Hinata berinisiatif menarik Sasuke duduk di bangku halte bus. Sasuke memijit pelipisnya. "Kenapa kau ke sini? Membalas budi."

Hinata tampak senang, "Iya. T-tapi, Sasuke-san tak pernah tersenyum."

"Memangnya kenapa?"

Hinata mengerucutkan bibir, "Sasuke-san menyebalkan."

"Hn."

"S-senyum sedikit saja," bujuk Hinata dengan wajah memohon.

"Tidak."

Hinata tertawa.

Setelah itu, mereka kembali melanjutkan perjalanan. Mereka berpisah saat Sasuke menaiki bus menuju tempat tinggalnya. Hinata melambaikan tangan sesaat.

Waktuku sangat terbatas. Dan aku ingin tahu lebih banyak tentangnya.

"Apa a-ada sesuatu yang Sasuke-san sukai?" tanya Hinata saat keesokan harinya Hinata kembali memaksa agar mereka pulang bersama.

"Musim dingin."

"B-benarkah? Kenapa?"

"Hanya suka saja."

"Oh, begitu."

"Hei, Hyuuga, kau tinggal di mana?"

"Err …"

"Kau mengajakku pulang bersama. Kau sendiri pulang ke mana?"

"Aku tak punya. Apa ini artinya Sasuke-san mengajakku tinggal bersama?" Hinata tersenyum lugu.

"E-enak saja!" sangkal Sasuke dengan wajah dihiasi semburat merah. Hinata tergelak.

"Aku kasihan kan? S-sebaiknya Sasuke-san berlaku baik padaku."

"Sesukamu saja." Sasuke menyentil dahi Hinata. Hinata meringis sambil tertawa pelan.

Ternyata aku benar-benar menyukaimu. Tapi aku sadar waktunya semakin sedikit. Pasir di dalam jam mulai terkuras.

"Ayo pulang, Hinata."

Hinata menoleh, "S-sasuke-san mengajakku?"

Sasuke mendengus, "Siapa lagi."

"S-senangnya. B-biasanya kan harus kupaksa dulu."

"Cepat atau kutinggal!"

"H-hidoi!"

Mereka berjalan melewati gerbang belakang yang sepi.

Hinata berlari kecil di belakang Sasuke. Hinata memekik, "Wah, s-saljunya banyak!"

Sasuke menatap ke belakang. Hinata mengumpulkan salju di tangannya. Dasar bocah.

"Kenapa kau senang sekali? Bukannya kupu-kupu tidak tahan dingin?"

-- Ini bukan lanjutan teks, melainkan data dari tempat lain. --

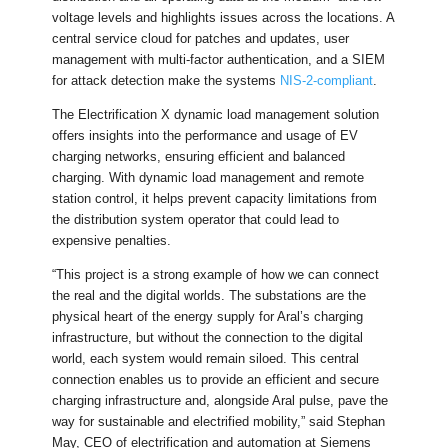
voltage levels and highlights issues across the locations. A
central service cloud for patches and updates, user
management with multi-factor authentication, and a SIEM
for attack detection make the systems
NIS-2-compliant
.
The Electrification X dynamic load management solution
offers insights into the performance and usage of EV
charging networks, ensuring efficient and balanced
charging. With dynamic load management and remote
station control, it helps prevent capacity limitations from
the distribution system operator that could lead to
expensive penalties.
“This project is a strong example of how we can connect
the real and the digital worlds. The substations are the
physical heart of the energy supply for Aral’s charging
infrastructure, but without the connection to the digital
world, each system would remain siloed. This central
connection enables us to provide an efficient and secure
charging infrastructure and, alongside Aral pulse, pave the
way for sustainable and electrified mobility,” said Stephan
May, CEO of electrification and automation at Siemens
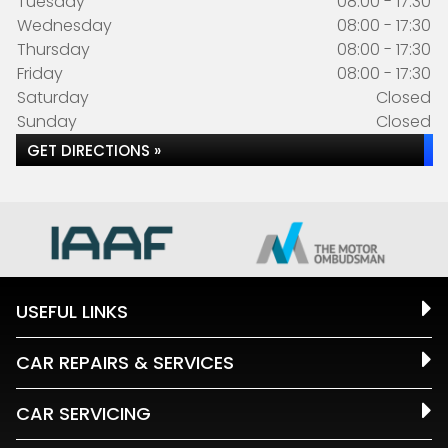
Tuesday
08:00 - 17:30
Wednesday
08:00 - 17:30
Thursday
08:00 - 17:30
Friday
08:00 - 17:30
Saturday
Closed
Sunday
Closed
GET DIRECTIONS »
USEFUL LINKS
CAR REPAIRS & SERVICES
CAR SERVICING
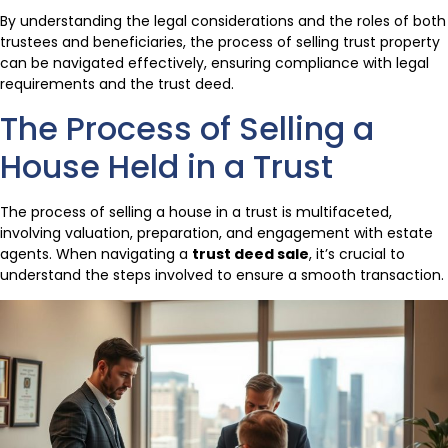
By understanding the legal considerations and the roles of both
trustees and beneficiaries, the process of selling trust property
can be navigated effectively, ensuring compliance with legal
requirements and the trust deed.
The Process of Selling a
House Held in a Trust
The process of selling a house in a trust is multifaceted,
involving valuation, preparation, and engagement with estate
agents. When navigating a
trust deed sale
, it’s crucial to
understand the steps involved to ensure a smooth transaction.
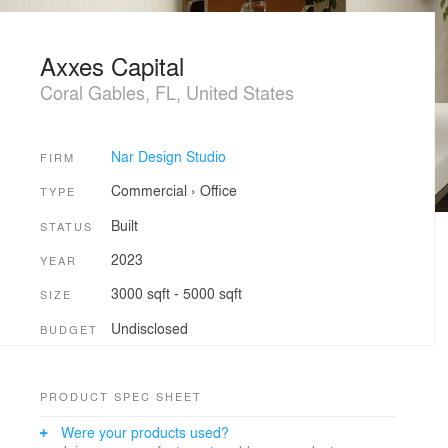
Axxes Capital
Coral Gables, FL, United States
Nar Design Studio
FIRM
Commercial
›
Office
TYPE
Built
STATUS
2023
YEAR
3000 sqft - 5000 sqft
SIZE
Undisclosed
BUDGET
PRODUCT SPEC SHEET
Were your products used?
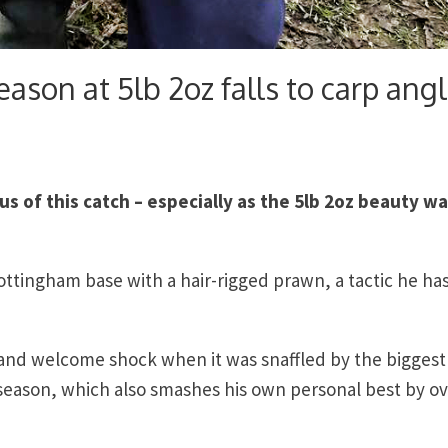
eason at 5lb 2oz falls to carp angl
us of this catch – especially as the 5lb 2oz beauty w
Nottingham base with a hair-rigged prawn, a tactic he ha
 and welcome shock when it was snaffled by the biggest
season, which also smashes his own personal best by o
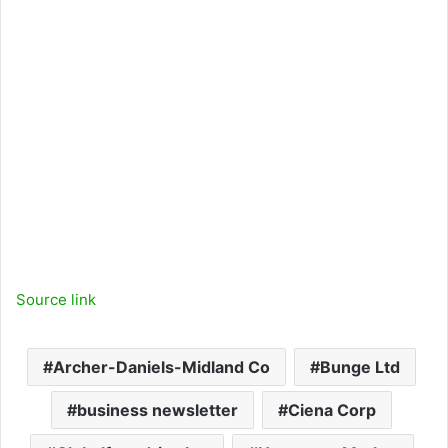
o
r
e
r
k
a
m
Source link
Archer-Daniels-Midland Co
Bunge Ltd
business newsletter
Ciena Corp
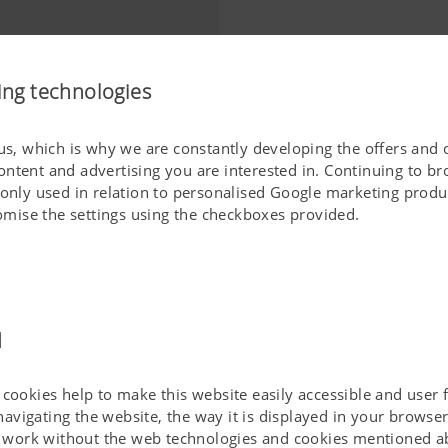
ing technologies
 us, which is why we are constantly developing the offers and 
ontent and advertising you are interested in. Continuing to b
 only used in relation to personalised Google marketing produc
stomise the settings using the checkboxes provided.
d
cookies help to make this website easily accessible and user f
 navigating the website, the way it is displayed in your brows
ot work without the web technologies and cookies mentioned a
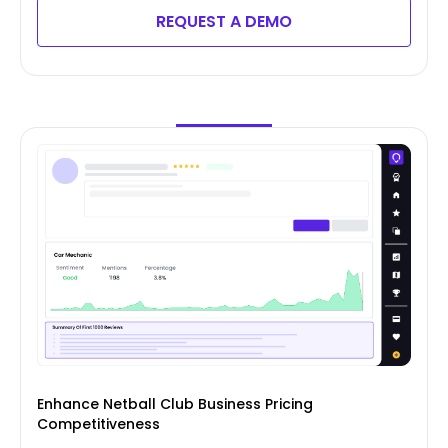
REQUEST A DEMO
Enhance Netball Club Business Pricing
Competitiveness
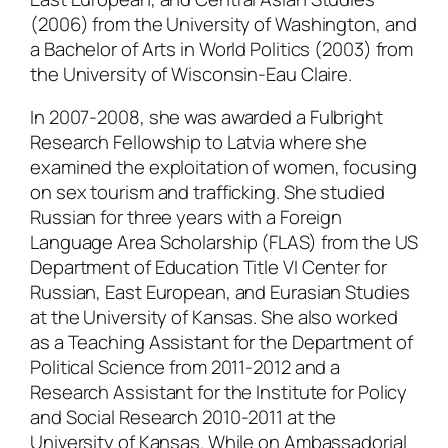
(2006) from the University of Washington, and
a Bachelor of Arts in World Politics (2003) from
the University of Wisconsin-Eau Claire.
In 2007-2008, she was awarded a Fulbright
Research Fellowship to Latvia where she
examined the exploitation of women, focusing
on sex tourism and trafficking. She studied
Russian for three years with a Foreign
Language Area Scholarship (FLAS) from the US
Department of Education Title VI Center for
Russian, East European, and Eurasian Studies
at the University of Kansas. She also worked
as a Teaching Assistant for the Department of
Political Science from 2011-2012 and a
Research Assistant for the Institute for Policy
and Social Research 2010-2011 at the
University of Kansas. While on Ambassadorial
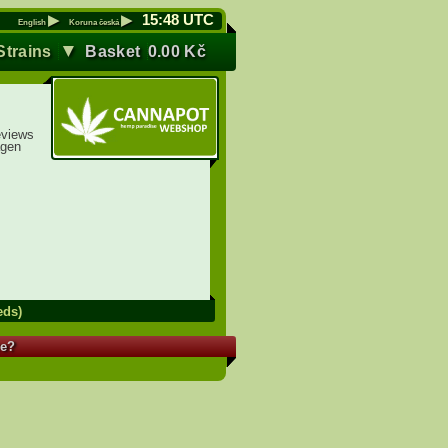
▶
▶
15
:
48
UTC
English
Koruna česká
▼
Strains
Basket
0.00
Kč
eviews
agen
eds)
re?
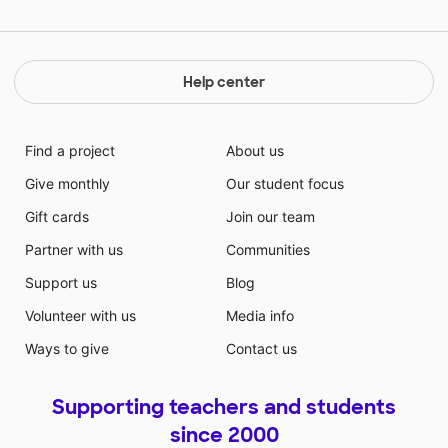
Help center
Find a project
About us
Give monthly
Our student focus
Gift cards
Join our team
Partner with us
Communities
Support us
Blog
Volunteer with us
Media info
Ways to give
Contact us
Supporting teachers and students
since 2000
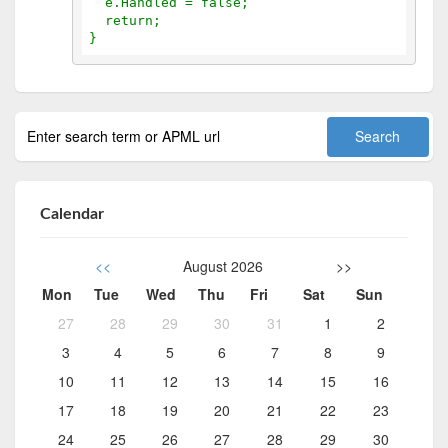
  e.Handled = false;
  return;
}
Calendar
<<
August 2026
>>
Mon
Tue
Wed
Thu
Fri
Sat
Sun
27
28
29
30
31
1
2
3
4
5
6
7
8
9
10
11
12
13
14
15
16
17
18
19
20
21
22
23
24
25
26
27
28
29
30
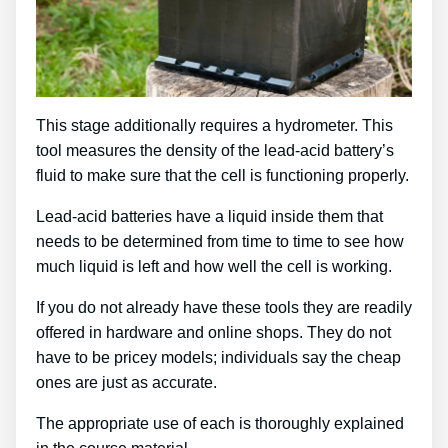
This stage additionally requires a hydrometer. This
tool measures the density of the lead-acid battery’s
fluid to make sure that the cell is functioning properly.
Lead-acid batteries have a liquid inside them that
needs to be determined from time to time to see how
much liquid is left and how well the cell is working.
If you do not already have these tools they are readily
offered in hardware and online shops. They do not
have to be pricey models; individuals say the cheap
ones are just as accurate.
The appropriate use of each is thoroughly explained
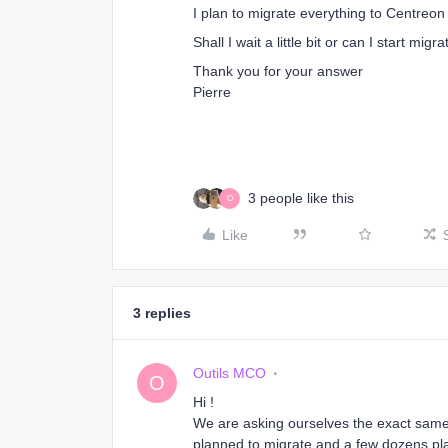
I plan to migrate everything to Centreo
Shall I wait a little bit or can I start migra
Thank you for your answer
Pierre
3 people like this
O
Like
3 replies
Outils MCO
O
Hi !
We are asking ourselves the exact same
planned to migrate and a few dozens pla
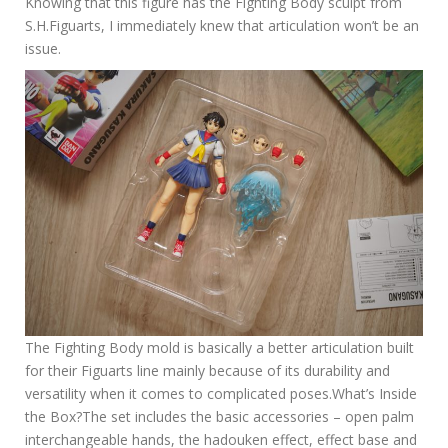
Knowing that this figure has the Fighting Body sculpt from
S.H.Figuarts, I immediately knew that articulation won’t be an
issue.
The Fighting Body mold is basically a better articulation built
for their Figuarts line mainly because of its durability and
versatility when it comes to complicated poses.What’s Inside
the Box?The set includes the basic accessories – open palm
interchangeable hands, the hadouken effect, effect base and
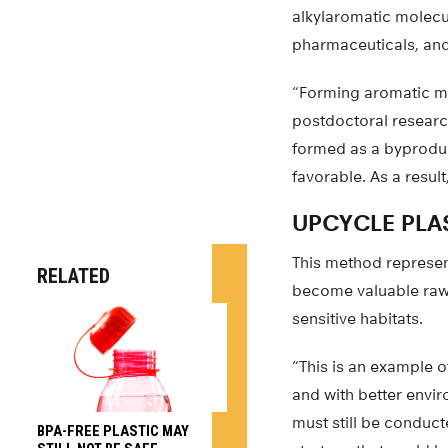
alkylaromatic molecul
pharmaceuticals, and
“Forming aromatic mol
postdoctoral researc
formed as a byproduc
favorable. As a resul
UPCYCLE PLA
This method represent
RELATED
become valuable raw m
sensitive habitats.
“This is an example 
and with better envi
must still be conduct
BPA-FREE PLASTIC MAY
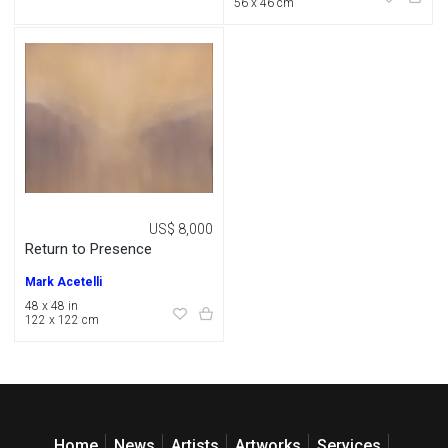
56 x 46 cm
US$ 8,000
Return to Presence
Mark Acetelli
48 x 48 in
122 x 122 cm
Home
News
Artists
Artworks
Services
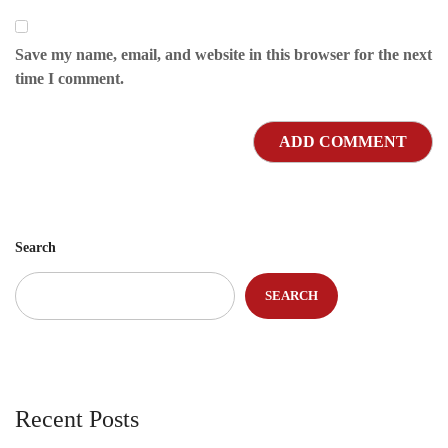
Save my name, email, and website in this browser for the next
time I comment.
Search
SEARCH
Recent Posts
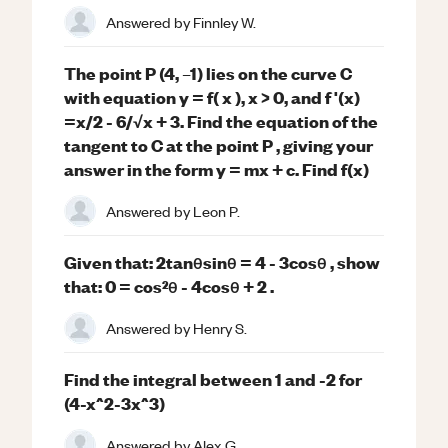
Answered by
Finnley W.
The point P (4, –1) lies on the curve C
with equation y = f( x ), x > 0, and f '(x)
=x/2 - 6/√x + 3. Find the equation of the
tangent to C at the point P , giving your
answer in the form y = mx + c. Find f(x)
Answered by
Leon P.
Given that: 2tanθsinθ = 4 - 3cosθ , show
that: 0 = cos²θ - 4cosθ + 2 .
Answered by
Henry S.
Find the integral between 1 and -2 for
(4-x^2-3x^3)
Answered by
Alex G.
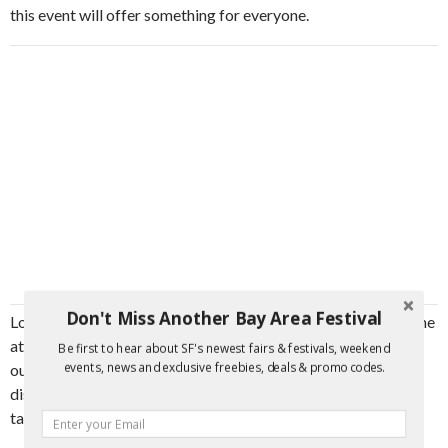
this event will offer something for everyone.
Don't Miss Another Bay Area Festival
Located at the renowned Bernal Cutlery on Valencia Street, the
atmosphere will be welcoming and vibrant, making it an ideal
Be first to hear about SF's newest fairs & festivals, weekend
events, news and exclusive freebies, deals & promo codes.
outing for friends, families, and solo adventurers alike. Come
discover why The Pathfinder is celebrated for its distinctive
taste and join a community of fellow flavor seekers.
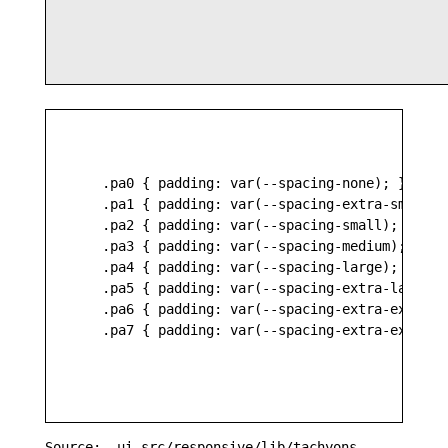
    .pa0 { padding: var(--spacing-none); }

    .pa1 { padding: var(--spacing-extra-small); 
    .pa2 { padding: var(--spacing-small); }

    .pa3 { padding: var(--spacing-medium); }

    .pa4 { padding: var(--spacing-large); }

    .pa5 { padding: var(--spacing-extra-large); 
    .pa6 { padding: var(--spacing-extra-extra-la
    .pa7 { padding: var(--spacing-extra-extra-ex
Source: _ui-src/responsive/lib/tachyons-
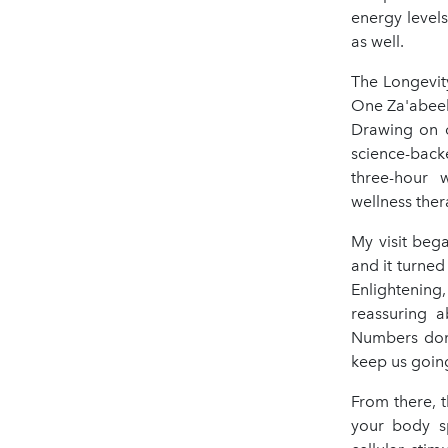
energy level
as well.
The Longevit
One Za'abeel 
Drawing on o
science-back
three-hour 
wellness ther
My visit beg
and it turned
Enlightening
reassuring a
Numbers don’
keep us goin
From there, 
your body sp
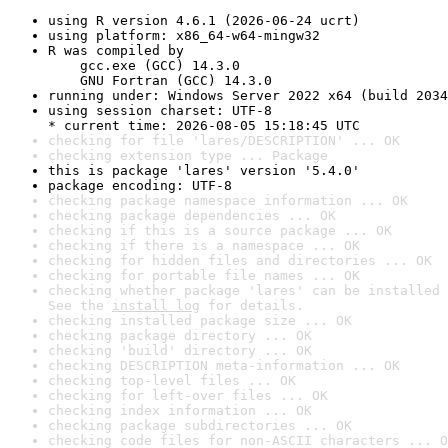
using R version 4.6.1 (2026-06-24 ucrt)
using platform: x86_64-w64-mingw32
R was compiled by

    gcc.exe (GCC) 14.3.0

    GNU Fortran (GCC) 14.3.0
running under: Windows Server 2022 x64 (build 2034
using session charset: UTF-8

* current time: 2026-08-05 15:18:45 UTC
checking for file 'lares/DESCRIPTION' ... OK
checking extension type ... Package
this is package 'lares' version '5.4.0'
package encoding: UTF-8
checking package namespace information ... OK
checking package dependencies ... OK
checking if this is a source package ... OK
checking if there is a namespace ... OK
checking for hidden files and directories ... OK
checking for portable file names ... OK
checking whether package 'lares' can be installed 
See the 
install log
 for details.
checking installed package size ... OK
checking package directory ... OK
checking 'build' directory ... OK
checking DESCRIPTION meta-information ... OK
checking top-level files ... OK
checking for left-over files ... OK
checking index information ... OK
checking package subdirectories ... OK
checking code files for non-ASCII characters ... O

"Siapa bilang? M-memangnya Sasuke-san pernah jadi kupu-kupu?" ejek Hinata sambil melempar Sasuke dengan bola salju.

"Hei! Jangan tertawa!"

"I-ini insting kupu-kupu!" Hinata melemparkan beberapa bola salju pada Sasuke yang menangkisnya dengan tas.

"Insting apa?! Berhenti melempariku, Hinata!"

Hinata tergelak. Sasuke memanggil namanya. Nama depannya.

"Hidup dan mencintai! Itu insting kami!"

Sasuke terpaku. Apa? Mana bisa hidup hanya dengan mencintai? Sasuke meletakkan tasnya, mengambil salju segenggam dan melemparnya pada Hinata.

"Wah!"

"Apa?!"

Sasuke kembali melemparinya lagi.

"S-sasuke-san mengamuk!" Hinata berusaha menghindar dan balas melempar.

Kini keduanya tampak seperti bocah.

"Kebahagiaan itu akan hilang! Tidak ada yang abadi."

"M-memangnya kenapa?"

Keduanya saling membalas dengan ucapan dan bola salju.

"Kalau semuanya akan hilang berbekas, sebaiknya tidak usah punya apapun sejak awal. Apa kau tidak takut?!"

Hinata tersenyum, "Tidak, aku tak takut. A-aku lebih takut kalau tak punya kenangan apapun saat kembali pada Yang Kuasa."

Kali ini Sasuke ambruk dengan napas tak beraturan. Hinata berlari mendekat, "Sasuke-san!"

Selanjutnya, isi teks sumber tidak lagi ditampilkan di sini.